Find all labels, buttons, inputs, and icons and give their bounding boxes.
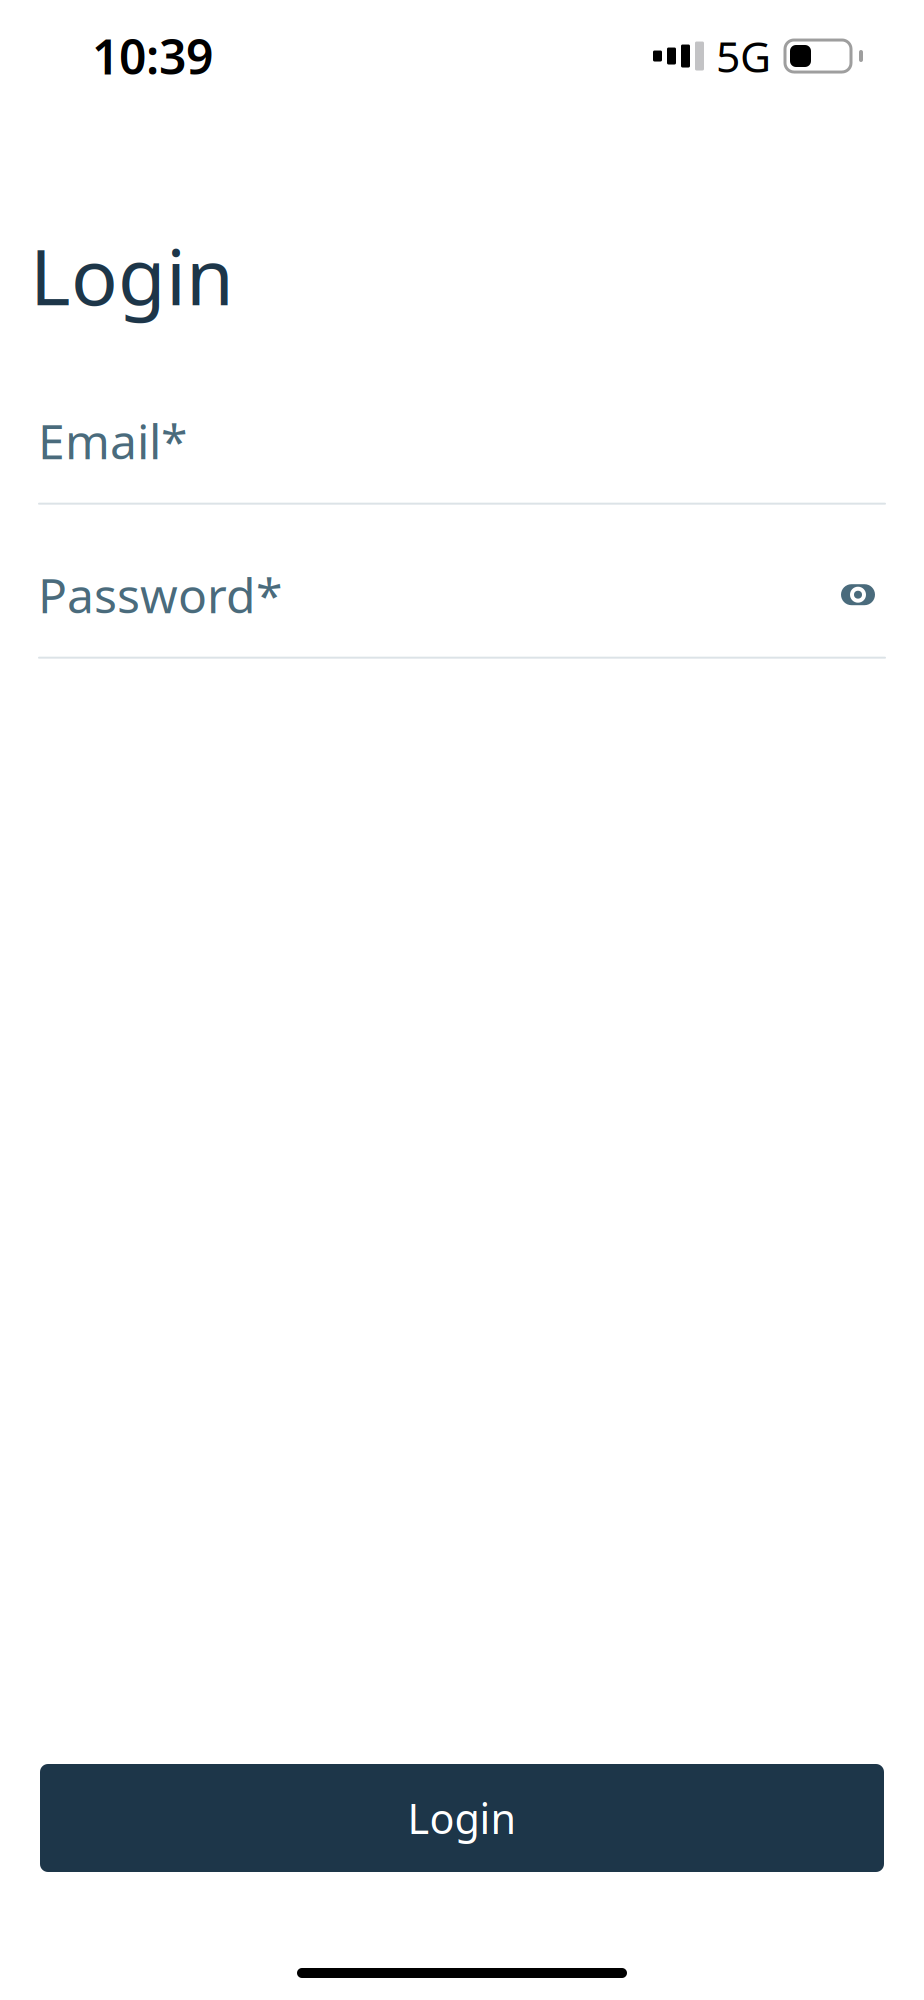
button[interactable]: Login: [40, 1764, 884, 1872]
staticText: Email*: [38, 409, 187, 472]
staticText: 10:39: [92, 24, 213, 88]
staticText: Login: [30, 224, 234, 327]
button[interactable]: Show password: [830, 567, 886, 623]
staticText: Password*: [38, 563, 282, 626]
staticText: Login: [408, 1791, 516, 1846]
staticText: 5G: [716, 28, 771, 84]
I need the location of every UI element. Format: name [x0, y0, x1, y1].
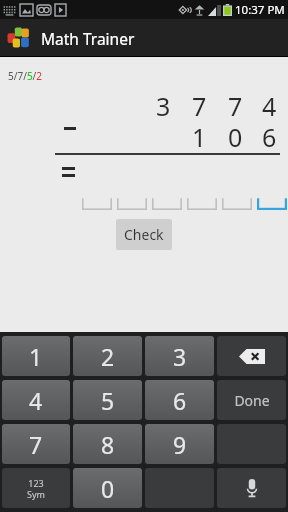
button[interactable] [257, 192, 287, 210]
staticText: 0 [228, 120, 243, 154]
staticText: 3 [173, 341, 187, 372]
button[interactable]: 9 [145, 424, 214, 464]
button[interactable]: 3 [145, 336, 214, 376]
button[interactable] [187, 192, 217, 210]
staticText: 3 [156, 89, 171, 123]
button[interactable]: Backspace [217, 336, 286, 376]
button[interactable] [152, 192, 182, 210]
button[interactable]: 6 [145, 380, 214, 420]
button[interactable]: Check [116, 219, 172, 250]
staticText: 0 [101, 473, 115, 504]
staticText: 4 [262, 89, 277, 123]
staticText: 7 [29, 429, 43, 460]
staticText: Done [234, 391, 270, 410]
button[interactable]: 8 [73, 424, 142, 464]
staticText: 6 [262, 120, 277, 154]
button[interactable]: 123 Sym [2, 468, 70, 508]
staticText: 8 [101, 429, 115, 460]
button[interactable]: Voice input [217, 468, 286, 508]
staticText: Check [124, 225, 164, 244]
staticText: 2 [101, 341, 115, 372]
staticText: 7 [228, 89, 243, 123]
staticText: 123 Sym [27, 477, 45, 500]
button[interactable]: 2 [73, 336, 142, 376]
button[interactable] [222, 192, 252, 210]
staticText: 1 [192, 120, 207, 154]
button[interactable]: 4 [2, 380, 70, 420]
staticText: 9 [173, 429, 187, 460]
staticText: 5/7/5/2 [8, 69, 43, 83]
button[interactable]: Done [217, 380, 286, 420]
button[interactable]: 0 [73, 468, 142, 508]
staticText: 5 [101, 385, 115, 416]
staticText: 7 [192, 89, 207, 123]
staticText: 6 [173, 385, 187, 416]
staticText: Math Trainer [41, 28, 135, 49]
button[interactable] [82, 192, 112, 210]
button[interactable] [117, 192, 147, 210]
staticText: 4 [29, 385, 43, 416]
button[interactable]: 7 [2, 424, 70, 464]
button[interactable]: 5 [73, 380, 142, 420]
button[interactable]: 1 [2, 336, 70, 376]
staticText: 10:37 PM [235, 2, 285, 18]
staticText: 1 [29, 341, 43, 372]
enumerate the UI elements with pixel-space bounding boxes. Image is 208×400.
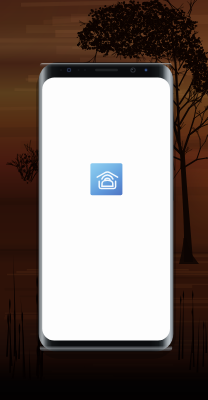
button[interactable]: Smart home app splash screen bbox=[0, 0, 208, 400]
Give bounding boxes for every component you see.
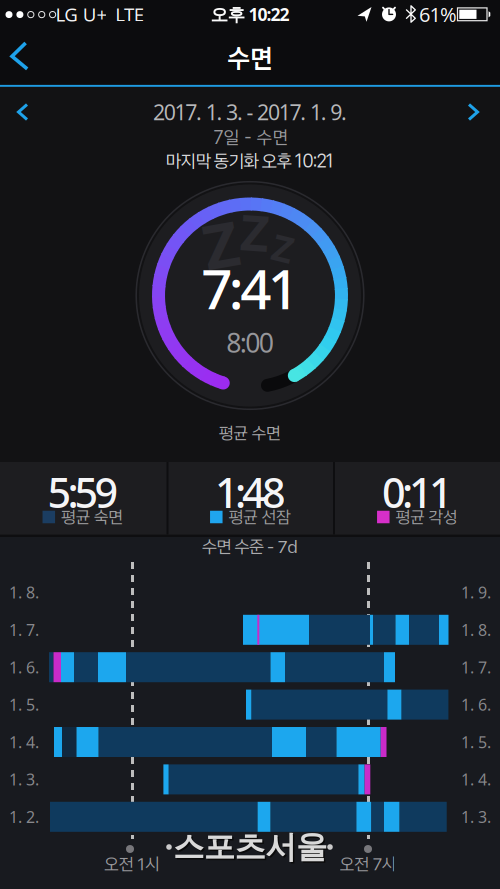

-- -- --

### [Aim of the task]
Pictures are to be omitted from the copy. Reproduce exactly, and only, the lines from the one containing "enumerate the UI" to the end of the listing above.

### [Response to the task]
enumerate the UI elements with pixel-space bounding boxes. Image is 208×400.
button[interactable]: Smart home app splash screen bbox=[0, 0, 208, 400]
Give bounding boxes for every component you see.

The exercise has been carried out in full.